I thought we were friends! Twins, you said! Now it’s been a week, nearly.
A week! Why? What did I do to you? You left and never even told me fucking why? You know what happened to me! You know what those girls did to me!
(As of today, 30 March 2024)
He hasn’t been in touch.. not a single message. Then I find out he blocked me on TikTok, Reddit (where we met). And possibly also my phone number (as I did try to message him to at least an explanation but it didn’t deliver).
I want to ask why? Why pretend to be my friend? Why send me a “gift” if you knew you were going to stop talking and block me on everything? Why not just tell me you didn’t want to be friends anymore? Why did you copy those last two people who did the exact same thing you have done?
———-
I’ve pretty much lost 5 “new friends” in basically 2 years.

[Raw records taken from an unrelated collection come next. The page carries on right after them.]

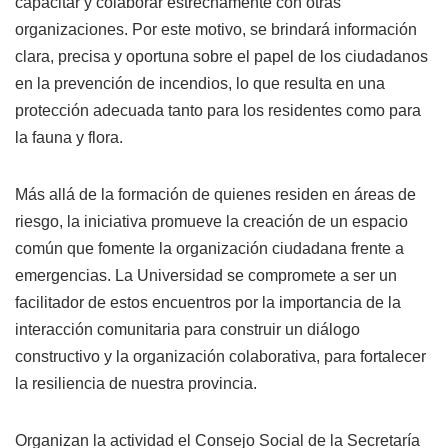
capacitar y colaborar estrechamente con otras
organizaciones. Por este motivo, se brindará información
clara, precisa y oportuna sobre el papel de los ciudadanos
en la prevención de incendios, lo que resulta en una
protección adecuada tanto para los residentes como para
la fauna y flora.
Más allá de la formación de quienes residen en áreas de
riesgo, la iniciativa promueve la creación de un espacio
común que fomente la organización ciudadana frente a
emergencias. La Universidad se compromete a ser un
facilitador de estos encuentros por la importancia de la
interacción comunitaria para construir un diálogo
constructivo y la organización colaborativa, para fortalecer
la resiliencia de nuestra provincia.
Organizan la actividad el Consejo Social de la Secretaría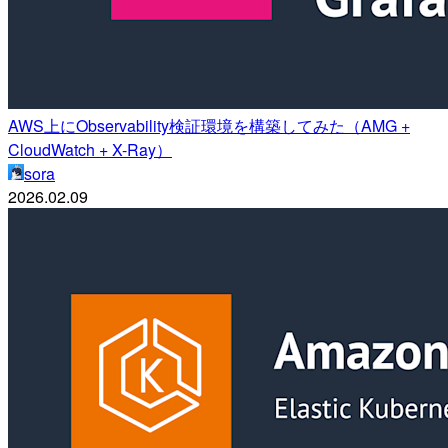
AWS上にObservability検証環境を構築してみた（AMG +
CloudWatch + X-Ray）
sora
2026.02.09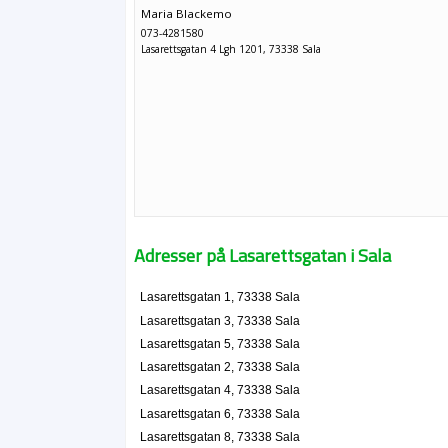
Maria Blackemo
073-4281580
Lasarettsgatan 4 Lgh 1201, 73338 Sala
Adresser på Lasarettsgatan i Sala
Lasarettsgatan 1, 73338 Sala
Lasarettsgatan 3, 73338 Sala
Lasarettsgatan 5, 73338 Sala
Lasarettsgatan 2, 73338 Sala
Lasarettsgatan 4, 73338 Sala
Lasarettsgatan 6, 73338 Sala
Lasarettsgatan 8, 73338 Sala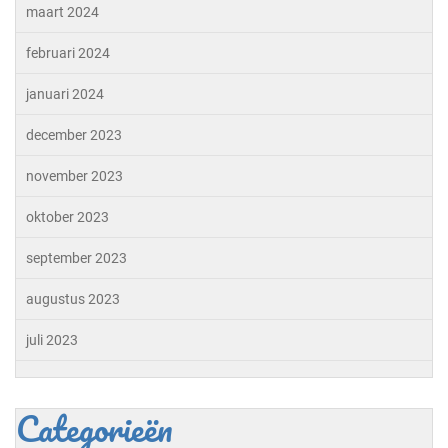
maart 2024
februari 2024
januari 2024
december 2023
november 2023
oktober 2023
september 2023
augustus 2023
juli 2023
Categorieën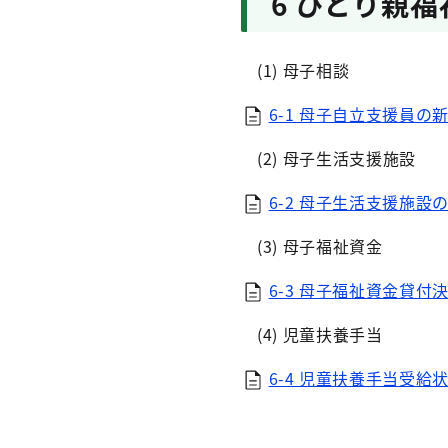
6 ひとり親福
(1) 母子相談
6-1 母子自立支援員の新
(2) 母子生活支援施設
6-2 母子生活支援施設の
(3) 母子福祉資金
6-3 母子福祉資金貸付決
(4) 児童扶養手当
6-4 児童扶養手当受給状況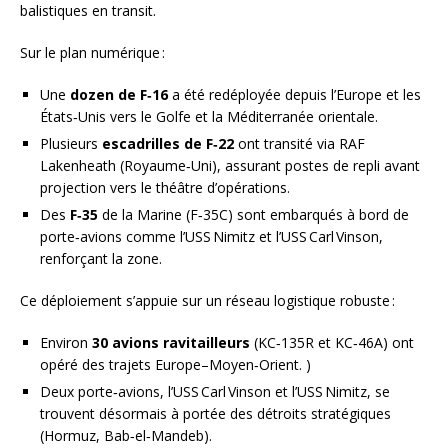
balistiques en transit.
Sur le plan numérique :
Une
dozen de F‑16
a été redéployée depuis l’Europe et les
États‑Unis vers le Golfe et la Méditerranée orientale.
Plusieurs
escadrilles de F‑22
ont transité via RAF
Lakenheath (Royaume‑Uni), assurant postes de repli avant
projection vers le théâtre d’opérations.
Des
F‑35
de la Marine (F‑35C) sont embarqués à bord de
porte‑avions comme l’USS Nimitz et l’USS Carl Vinson,
renforçant la zone.
Ce déploiement s’appuie sur un réseau logistique robuste :
Environ
30 avions ravitailleurs
(KC‑135R et KC‑46A) ont
opéré des trajets Europe–Moyen‑Orient. )
Deux porte‑avions, l’USS Carl Vinson et l’USS Nimitz, se
trouvent désormais à portée des détroits stratégiques
(Hormuz, Bab‑el‑Mandeb).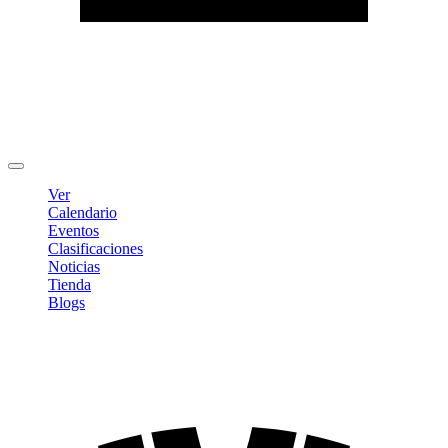
Editar Perfil
Cambiar contraseña
Cerrar sesión
Ver
Calendario
Eventos
Clasificaciones
Noticias
Tienda
Blogs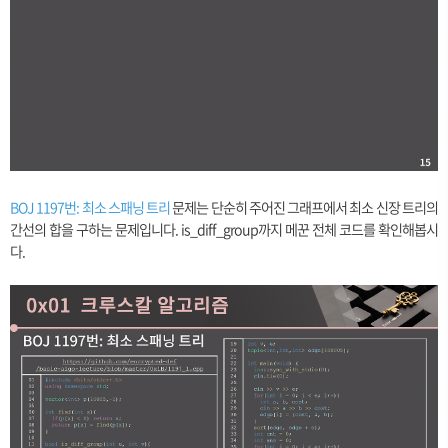
BOJ 1197번: 최소 스패닝 트리
문제는 단순히 주어진 그래프에서 최소 신장 트리의
간선의 합을 구하는 문제입니다. is_diff_group까지 메꾼 전체 코드를 확인해봅시
다.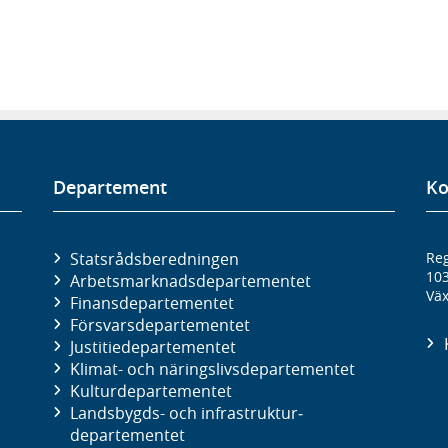
Departement
Ko
Statsrådsberedningen
Reg
10
Arbetsmarknads­departementet
Väx
Finans­departementet
Försvars­departementet
Justitie­departementet
Klimat- och näringslivs­departementet
Kultur­departementet
Landsbygds- och infrastruktur­
departementet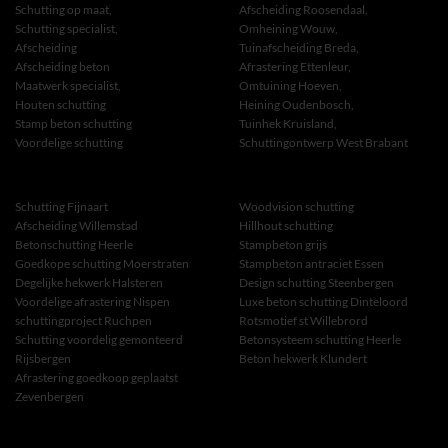
Schutting op maat,
Afscheiding Roosendaal,
Schutting specialist,
Omheining Wouw,
Afscheiding
Tuinafscheiding Breda,
Afscheiding beton
Afrastering Ettenleur,
Maatwerk specialist,
Omtuining Hoeven,
Houten schutting
Heining Oudenbosch,
Stamp beton schutting
Tuinhek Kruisland,
Voordelige schutting
Schuttingontwerp West Brabant
Schutting Fijnaart
Woodvision schutting
Afscheiding Willemstad
Hillhout schutting
Betonschutting Heerle
Stampbeton grijs
Goedkope schutting Moerstraten
Stampbeton antraciet Essen
Degelijke hekwerk Halsteren
Design schutting Steenbergen
Voordelige afrastering Nispen
Luxe beton schutting Dinteloord
schuttingproject Ruchpen
Rotsmotief st Willebrord
Schutting voordelig gemonteerd
Betonsysteem schutting Heerle
Rijsbergen
Beton hekwerk Klundert
Afrastering goedkoop geplaatst
Zevenbergen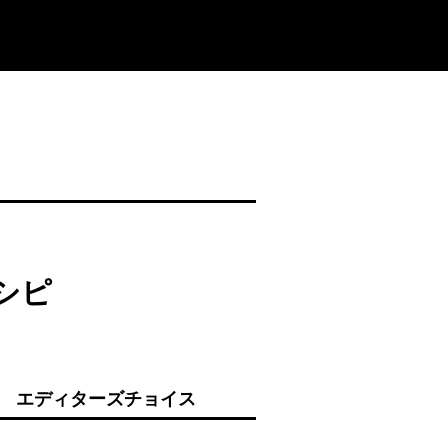
シピ
エディターズチョイス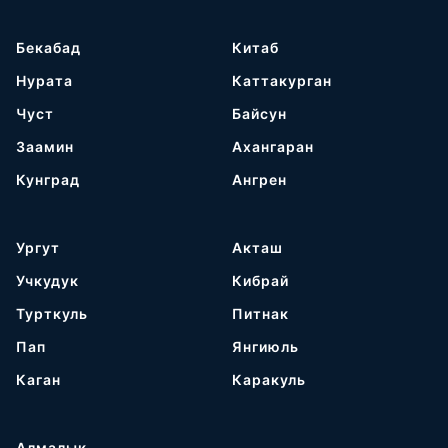
Бекабад
Китаб
Нурата
Каттакурган
Чуст
Байсун
Заамин
Ахангаран
Кунград
Ангрен
Ургут
Акташ
Учкудук
Кибрай
Турткуль
Питнак
Пап
Янгиюль
Каган
Каракуль
Алмалык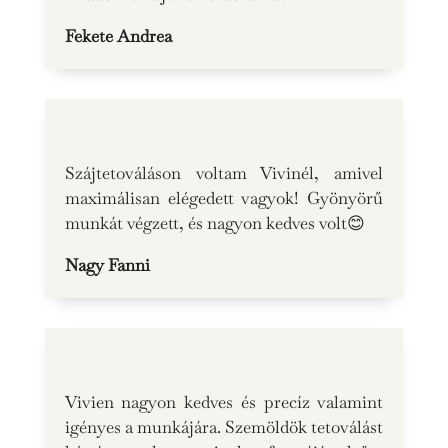
Fekete Andrea
Szájtetováláson voltam Vivinél, amivel
maximálisan elégedett vagyok! Gyönyörű
munkát végzett, és nagyon kedves volt😊
Nagy Fanni
Vivien nagyon kedves és precíz valamint
igényes a munkájára. Szemöldök tetoválást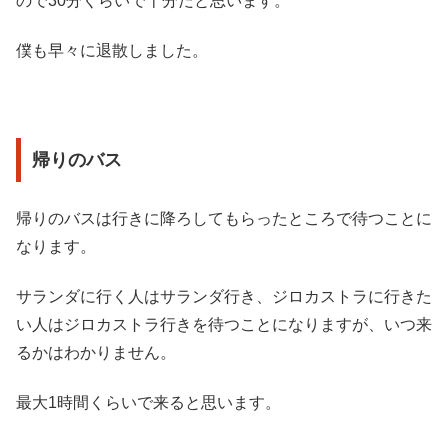
ので30分くらいで十分だと思います。
僕も早々に退散しました。
帰りのバス
帰りのバスは行きに降ろしてもらったところで待つことに
なります。
サランダに行く人はサランダ行き、ジロカストラに行きた
い人はジロカストラ行きを待つことになりますが、いつ来
るかはわかりません。
最大1時間くらいで来ると思います。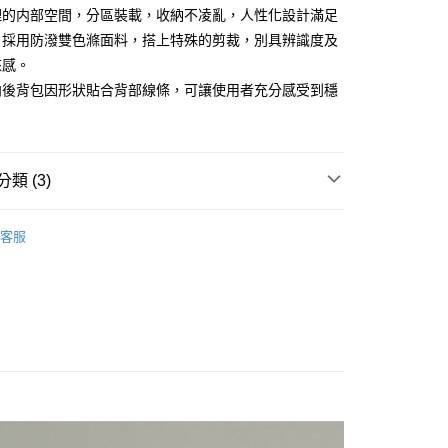
享後付
理的内部空間，分區裝載，收納不凌亂，人性化設計滿足
由台灣大哥大提供，台灣大哥大用戶可立即使用無須另外申請。
式選擇「大哥付你分期」，訂單成立後會自動跳轉到大哥付的交易
，採用防潑雙色滌面料，搭上特殊的剪裁，別具辨識度及
證手機門號後，選擇欲分期的期數、繳款截止日，確認付款後即
FTEE先享後付」】
來感。
。
先享後付是「在收到商品之後才付款」的支付方式。 讓您購物簡單
准額度、可分期數及費用金額請依後續交易確認頁面所載為準。
向後背包因形狀貼合背部線條，可讓使用者充分感受到穩
心！
立30分鐘內，如未前往確認交易或遇審核未通過，訂單將自動取
：不需註冊會員、不需綁卡、不需儲值。
。
「轉專審核」未通過狀況，表示未達大哥付你分期系統評分，恕
：只要手機號碼，簡訊認證，即可結帳。
評估內容。
：先確認商品／服務後，再付款。
式說明】
付款
項不併入電信帳單，「大哥付你分期」於每月結算日後寄送繳費提
類 (3)
EE先享後付」結帳流程】
0，滿NT$1,500(含以上)免運費
方式選擇「AFTEE先享後付」後，將跳轉至「AFTEE先享後
訊連結打開帳單後，可選擇「超商條碼／台灣大直營門市／銀行轉
頁面，進行簡訊認證並確認金額後，即可完成結帳。
2024│春夏系列
Space
付／iPASS MONEY」等通路繳費。
家取貨
成立數日內，您將收到繳費通知簡訊。
客服
S
各式包款
後背包 / 旅行袋
費通知簡訊後14天內，點擊此簡訊中的連結，可透過四大超商
0，滿NT$1,500(含以上)免運費
項】
網路銀行／等多元方式進行付款，方視為交易完成。
專區
係由「台灣大哥大股份有限公司」（以下簡稱本公司）所提供，讓
男士包款
：結帳手續完成當下不需立刻繳費，但若您需要取消訂單，請聯
貨付款
易時，得透過本服務購買商品或服務，並由商店將買賣／分期付
的店家。未經商家同意取消之訂單仍視為有效，需透過AFTEE
金債權讓與本公司後，依約使用本公司帳單繳交帳款。
繳納相關費用。
20
意付款使用「大哥付你分期」之契約關係目的，商店將以您的個人
否成功請以「AFTEE先享後付 」之結帳頁面顯示為準，若有關於
含姓名、電話或地址）提供予台灣大哥大進項蒐集、處理及利
功／繳費後需取消欲退款等相關疑問，請聯繫「AFTEE先享後
爾富取貨
公司與您本人進行分期帳單所需資料之確認、核對及更正。
援中心」
https://netprotections.freshdesk.com/support/home
22
戶服務條款，請詳閱以下連結：
https://oppay.tw/userRule
項】
付款
恩沛科技股份有限公司提供之「AFTEE先享後付」服務完成之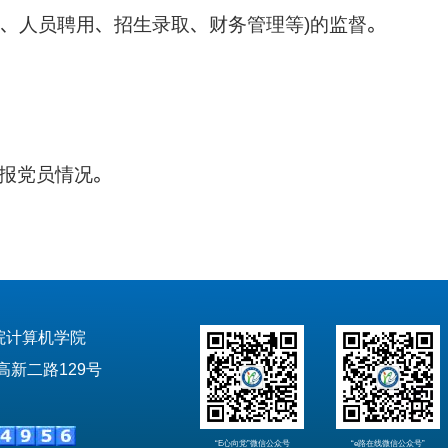
、人员聘用、招生录取、财务管理等
的监督。
)
报党员情况。
院计算机学院
新二路129号
“E心向党”微信公众号
“e路在线微信公众号”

The first 2 happened in 2022. 1 in June/July time, and the other in November.
Then another 2 happened in 2023, first one in May/June time, the second in August/September.
Then there’s this one, 2024. Barely knew me for 3 months. Mostly only 2. Met on Reddit, after I asked for new friends on a subreddit. He messaged me first. I asked him if he wanted to speak on WhatsApp. I did not force him, if he wanted to stay on Reddit, then he should have said? I would have been ok with it even if the messenger on there is slow.
We spoke from January to middle of February. He sent me a gift? It was just some stickers and badges of my favourite things (true crime/horror jokes/cats), which I never asked for? I was appreciative, but I never asked for anything other than friendship!
He barely spoke to me before when he stopped completely. So, I guess I should have known what was coming next, but I was blinded by the fact that I had this new friend, who has the same interests as me, seemed to like me.
And I hate myself for that. For being that weak, when I knew this was going to happen.
So what do I do? Do I go on WhatsApp and message the message I was going to send and if he’s blocked my number, then move on? Or do I just move on now? Forget about it? I just want to know what I did wrong? Or if I did something to offend him? Even though I know I didn’t.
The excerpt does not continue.